ISCSLP 2014

The 9th International Symposium on Chinese Spoken Language Processing

Tutorial 4: Deep Learning for Speech Generation and Synthesis

Yao Qian and Frank K. Soong

Deep learning, which can represent high-level abstractions in data with an architecture of multiple non-linear transformation, has made a huge impact on automatic speech recognition (ASR) research, products and services. However, deep learning for speech generation and synthesis (i.e., text-to-speech), which is an inverse process of speech recognition (i.e., speech-to-text), has not generated the similar momentum as it is for ASR yet. Recently, motivated by the success of Deep Neural Networks in speech recognition, some neural network based research attempts have been tried successfully on improving the performance of statistical parametric based speech generation/synthesis. In this tutorial, we focus on deep learning approaches to the problems in speech generation and synthesis, especially on Text-to-Speech (TTS) synthesis and voice conversion.

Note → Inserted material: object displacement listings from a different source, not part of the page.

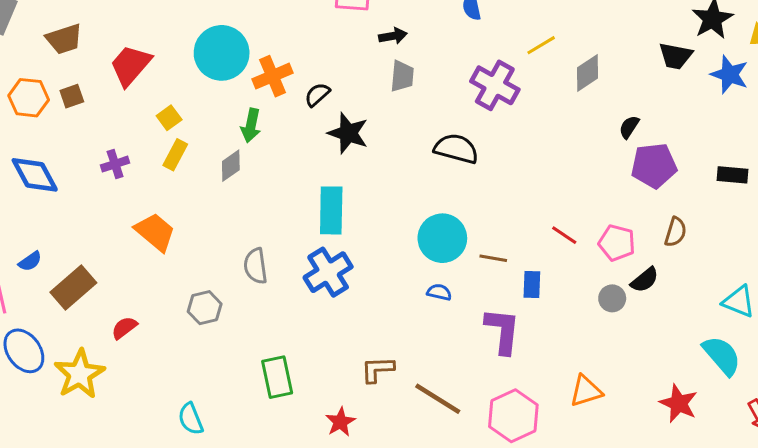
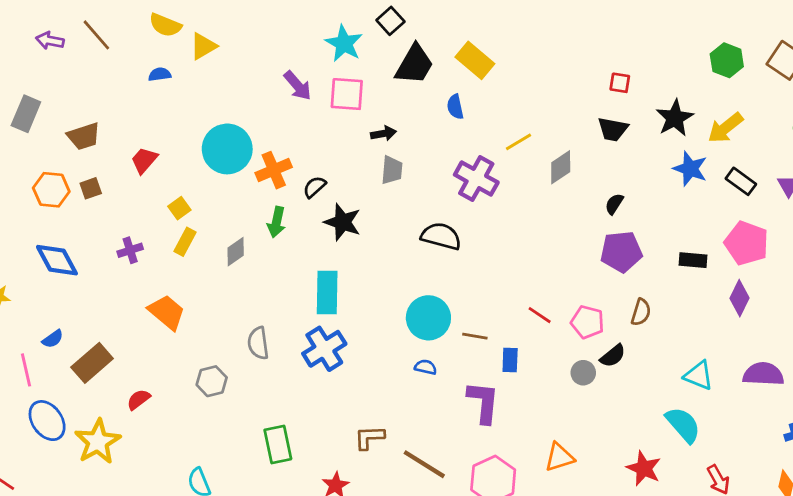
black trapezoid: (675, 56) -> (613, 129), moved
red trapezoid: (130, 65) -> (144, 160), size x0.7
green arrow: (251, 125) -> (276, 222), moved
black semicircle: (629, 127) -> (614, 204), moved

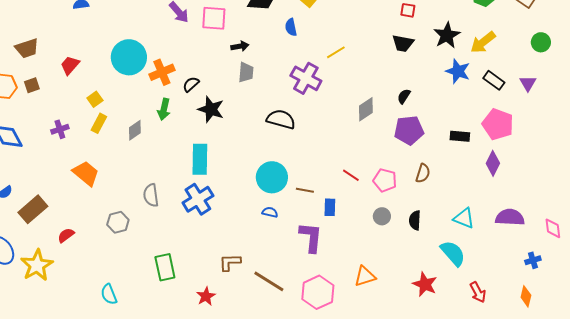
gray diamond: (561, 167) -> (366, 109), moved
black semicircle: (613, 356) -> (415, 220), moved, turned 132

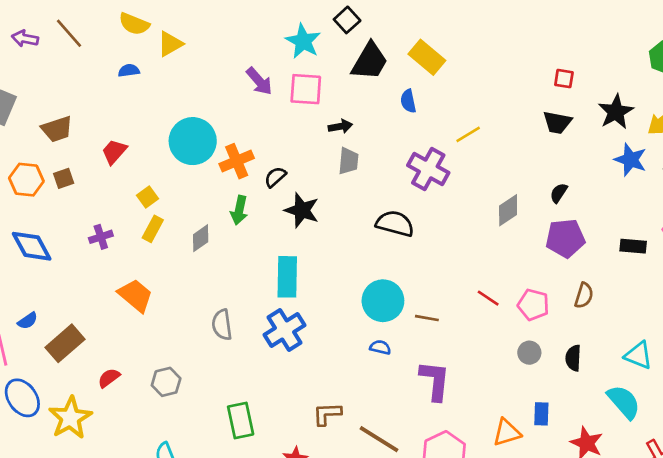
blue rectangle: (330, 207) -> (541, 414), moved
gray hexagon: (118, 222) -> (166, 382), moved

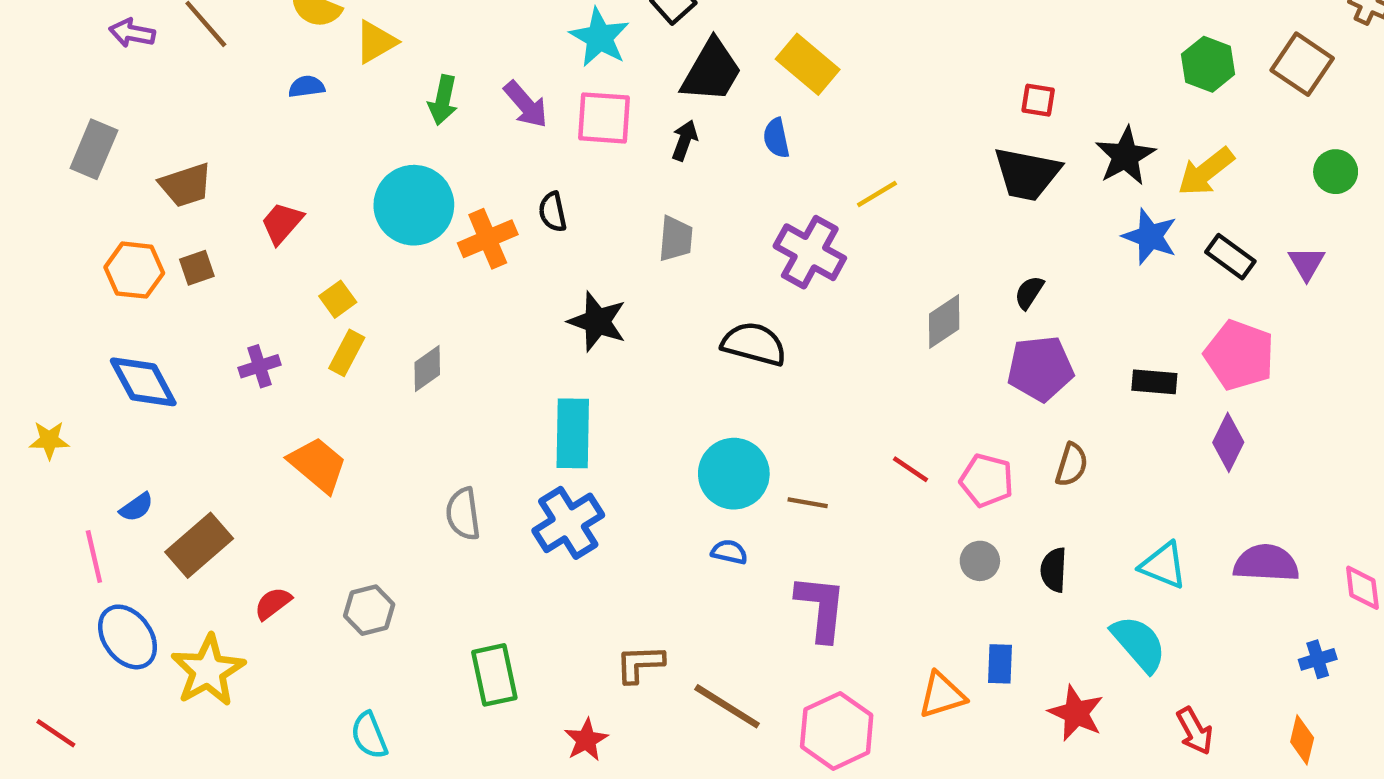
black trapezoid: (557, 122) -> (1027, 174), size x1.4
black arrow: (340, 126) -> (685, 140), moved, turned -60
black semicircle: (275, 177) -> (553, 212), moved, turned -60
green arrow: (239, 210) -> (443, 100), moved

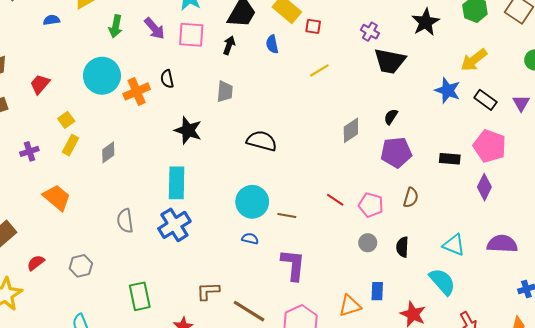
red square: (1038, 100) -> (313, 26), moved
black star: (1125, 156) -> (426, 22), moved
purple cross: (810, 252) -> (370, 32), moved, size x0.6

First, we give a review for the current main stream of statistical parametric based speech generation and synthesis, or the GMM-HMM based speech synthesis and GMM-based voice conversion with emphasis on analyzing the major factors responsible for the quality problems in the GMM-based voice synthesis/conversion and the intrinsic limitations of a decision-tree based, contextual state clustering and state-based statistical distribution modeling. We then present the latest deep learning algorithms for feature parameter trajectory generation, in contrast to deep learning for recognition or classification. We cover common technologies in Deep Neural Network (DNN) and improved DNN: Mixture Density Networks (MDN), Recurrent Neural Networks (RNN) with Bidirectional Long Short Term Memory (BLSTM) and Conditional RBM (CRBM). Finally, we share our research insights and hand-on experience on building speech generation and synthesis systems based upon deep learning algorithms.